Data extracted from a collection
====================
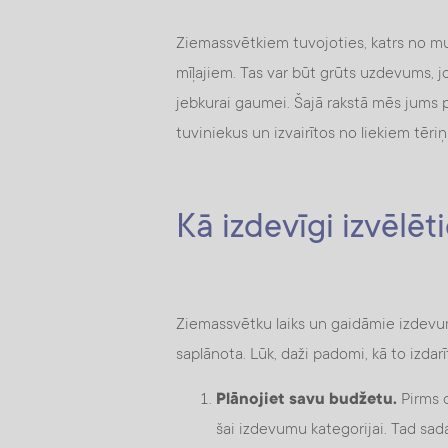
Ziemassvētkiem tuvojoties, katrs no m
mīļajiem. Tas var būt grūts uzdevums, j
jebkurai gaumei. Šajā rakstā mēs jums pa
tuviniekus un izvairītos no liekiem tēri
Kā izdevīgi izvēlē
Ziemassvētku laiks un gaidāmie izdevum
saplānota. Lūk, daži padomi, kā to izdarī
Plānojiet savu budžetu.
Pirms d
šai izdevumu kategorijai. Tad sa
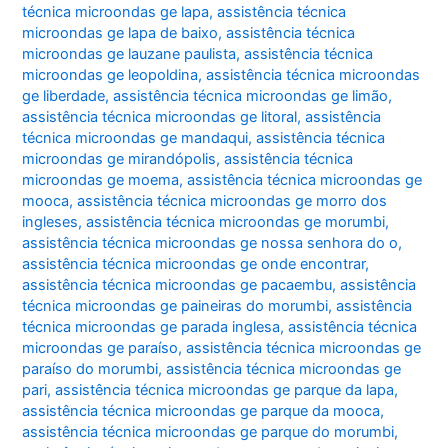
técnica microondas ge lapa
,
assistência técnica
microondas ge lapa de baixo
,
assistência técnica
microondas ge lauzane paulista
,
assistência técnica
microondas ge leopoldina
,
assistência técnica microondas
ge liberdade
,
assistência técnica microondas ge limão
,
assistência técnica microondas ge litoral
,
assistência
técnica microondas ge mandaqui
,
assistência técnica
microondas ge mirandópolis
,
assistência técnica
microondas ge moema
,
assistência técnica microondas ge
mooca
,
assistência técnica microondas ge morro dos
ingleses
,
assistência técnica microondas ge morumbi
,
assistência técnica microondas ge nossa senhora do o
,
assistência técnica microondas ge onde encontrar
,
assistência técnica microondas ge pacaembu
,
assistência
técnica microondas ge paineiras do morumbi
,
assistência
técnica microondas ge parada inglesa
,
assistência técnica
microondas ge paraíso
,
assistência técnica microondas ge
paraíso do morumbi
,
assistência técnica microondas ge
pari
,
assistência técnica microondas ge parque da lapa
,
assistência técnica microondas ge parque da mooca
,
assistência técnica microondas ge parque do morumbi
,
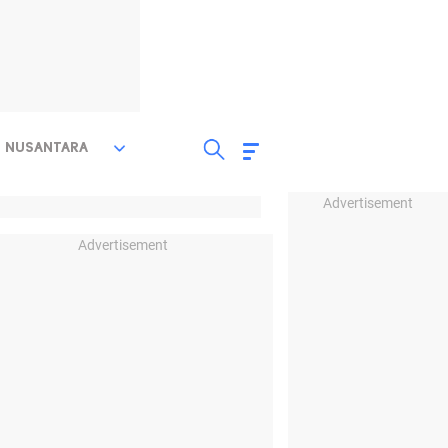
NUSANTARA
Advertisement
Advertisement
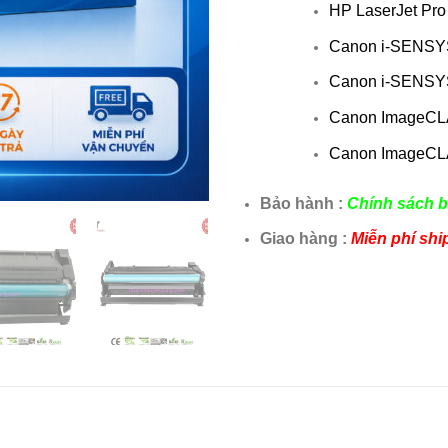
HP LaserJet Pr
Canon i-SENSY
Canon i-SENSY
Canon ImageCL
Canon ImageCL
Bảo hành :
Chính sách b
Giao hàng :
Miễn phí shi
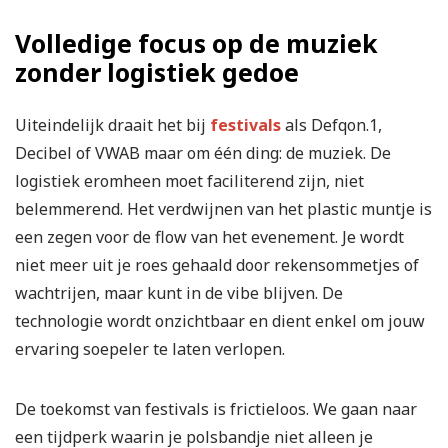
Volledige focus op de muziek
zonder logistiek gedoe
Uiteindelijk draait het bij
festivals
als Defqon.1,
Decibel of VWAB maar om één ding: de muziek. De
logistiek eromheen moet faciliterend zijn, niet
belemmerend. Het verdwijnen van het plastic muntje is
een zegen voor de flow van het evenement. Je wordt
niet meer uit je roes gehaald door rekensommetjes of
wachtrijen, maar kunt in de vibe blijven. De
technologie wordt onzichtbaar en dient enkel om jouw
ervaring soepeler te laten verlopen.
De toekomst van festivals is frictieloos. We gaan naar
een tijdperk waarin je polsbandje niet alleen je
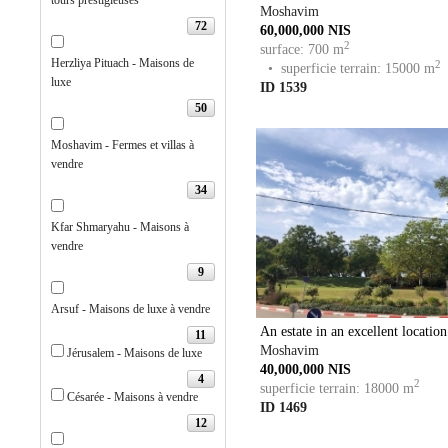
tours prestigieuses
Moshavim
72
60,000,000 NIS
2
surface: 700 m
Herzliya Pituach - Maisons de
2
• superficie terrain: 15000 m
luxe
ID 1539
50
Moshavim - Fermes et villas à
vendre
34
Kfar Shmaryahu - Maisons à
vendre
9
Arsuf - Maisons de luxe à vendre
An estate in an excellent location
11
Moshavim
Jérusalem - Maisons de luxe
40,000,000 NIS
4
2
superficie terrain: 18000 m
Césarée - Maisons à vendre
ID 1469
12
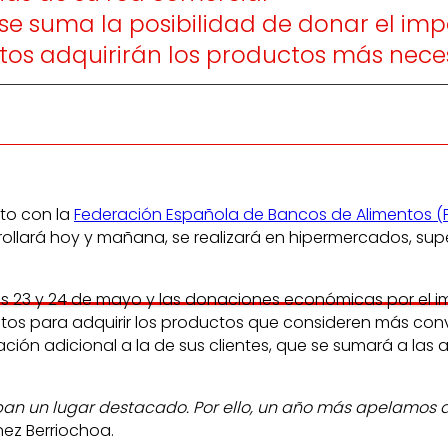
 se suma la posibilidad de donar el imp
tos adquirirán los productos más nece
to con la
Federación Española de Bancos de Alimentos (F
rrollará hoy y mañana, se realizará en hipermercados, su
ías 23 y 24 de mayo y las donaciones económicas por el 
tos para adquirir los productos que consideren más con
ación adicional a la de sus clientes, que se sumará a l
an un lugar destacado. Por ello, un año más apelamos a 
ínez Berriochoa.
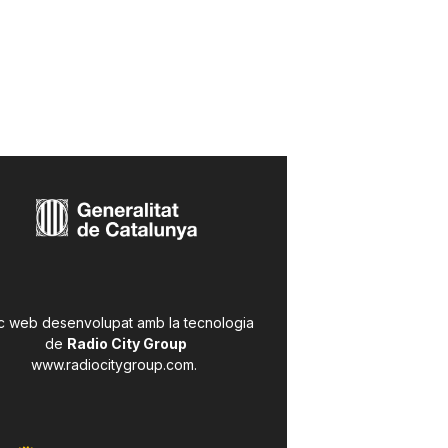
c web desenvolupat amb la tecnologia
de
Radio City Group
www.radiocitygroup.com
.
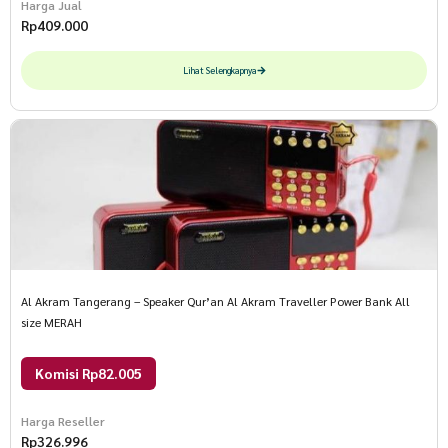
Harga Jual
Rp
409.000
Lihat Selengkapnya
Al Akram Tangerang – Speaker Qur’an Al Akram Traveller Power Bank All
size MERAH
Komisi Rp82.005
Harga Reseller
Rp
326.996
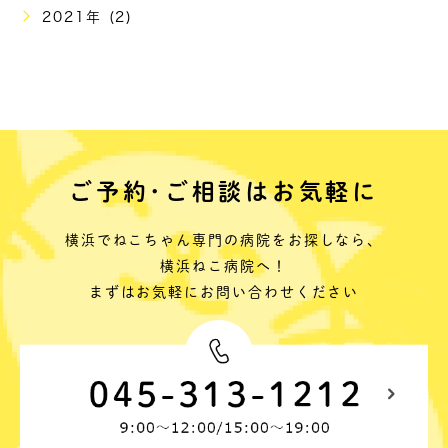
2021年 (2)
ご予約･ご相談はお気軽に
横浜でねこちゃん専門の病院をお探しなら、
横浜ねこ病院へ！
まずはお気軽にお問い合わせください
====================
▶ _Work to complete_: Each record above is to be restated exactly, with its pictures removed from the copy.

▶ _Solution to the problem_:
Ziemassvētkiem tuvojoties, katrs no m
mīļajiem. Tas var būt grūts uzdevums, j
jebkurai gaumei. Šajā rakstā mēs jums pa
tuviniekus un izvairītos no liekiem tēri
Kā izdevīgi izvēlē
Ziemassvētku laiks un gaidāmie izdevum
saplānota. Lūk, daži padomi, kā to izdarī
Plānojiet savu budžetu.
Pirms d
šai izdevumu kategorijai. Tad sa
técnica microondas ge lapa
,
assistência técnica
microondas ge lapa de baixo
,
assistência técnica
microondas ge lauzane paulista
,
assistência técnica
microondas ge leopoldina
,
assistência técnica microondas
ge liberdade
,
assistência técnica microondas ge limão
,
assistência técnica microondas ge litoral
,
assistência
técnica microondas ge mandaqui
,
assistência técnica
microondas ge mirandópolis
,
assistência técnica
microondas ge moema
,
assistência técnica microondas ge
mooca
,
assistência técnica microondas ge morro dos
ingleses
,
assistência técnica microondas ge morumbi
,
assistência técnica microondas ge nossa senhora do o
,
assistência técnica microondas ge onde encontrar
,
assistência técnica microondas ge pacaembu
,
assistência
técnica microondas ge paineiras do morumbi
,
assistência
técnica microondas ge parada inglesa
,
assistência técnica
microondas ge paraíso
,
assistência técnica microondas ge
paraíso do morumbi
,
assistência técnica microondas ge
pari
,
assistência técnica microondas ge parque da lapa
,
assistência técnica microondas ge parque da mooca
,
assistência técnica microondas ge parque do morumbi
,
NUSANTARA
Advertisement
Advertisement
HP LaserJet Pr
Canon i-SENSY
Canon i-SENSY
Canon ImageCL
Canon ImageCL
Bảo hành :
Chính sách b
Giao hàng :
Miễn phí shi
Volledige focus op de muziek
zonder logistiek gedoe
Uiteindelijk draait het bij
festivals
als Defqon.1,
Decibel of VWAB maar om één ding: de muziek. De
logistiek eromheen moet faciliterend zijn, niet
belemmerend. Het verdwijnen van het plastic muntje is
een zegen voor de flow van het evenement. Je wordt
niet meer uit je roes gehaald door rekensommetjes of
wachtrijen, maar kunt in de vibe blijven. De
technologie wordt onzichtbaar en dient enkel om jouw
ervaring soepeler te laten verlopen.
De toekomst van festivals is frictieloos. We gaan naar
een tijdperk waarin je polsbandje niet alleen je
tours prestigieuses
Moshavim
72
60,000,000 NIS
2
surface: 700 m
Herzliya Pituach - Maisons de
2
• superficie terrain: 15000 m
luxe
ID 1539
50
Moshavim - Fermes et villas à
vendre
34
Kfar Shmaryahu - Maisons à
vendre
9
Arsuf - Maisons de luxe à vendre
An estate in an excellent location
11
Moshavim
Jérusalem - Maisons de luxe
40,000,000 NIS
4
2
superficie terrain: 18000 m
Césarée - Maisons à vendre
ID 1469
12
 se suma la posibilidad de donar el imp
tos adquirirán los productos más nece
to con la
Federación Española de Bancos de Alimentos (F
rrollará hoy y mañana, se realizará en hipermercados, su
ías 23 y 24 de mayo y las donaciones económicas por el 
tos para adquirir los productos que consideren más con
ación adicional a la de sus clientes, que se sumará a l
an un lugar destacado. Por ello, un año más apelamos a 
ínez Berriochoa.
c web desenvolupat amb la tecnologia
de
Radio City Group
www.radiocitygroup.com
.
Harga Jual
Rp
409.000
Lihat Selengkapnya
Al Akram Tangerang – Speaker Qur’an Al Akram Traveller Power Bank All
size MERAH
Komisi Rp82.005
Harga Reseller
Rp
326.996
2021年 (2)
ご予約･ご相談はお気軽に
横浜でねこちゃん専門の病院をお探しなら、
横浜ねこ病院へ！
まずはお気軽にお問い合わせください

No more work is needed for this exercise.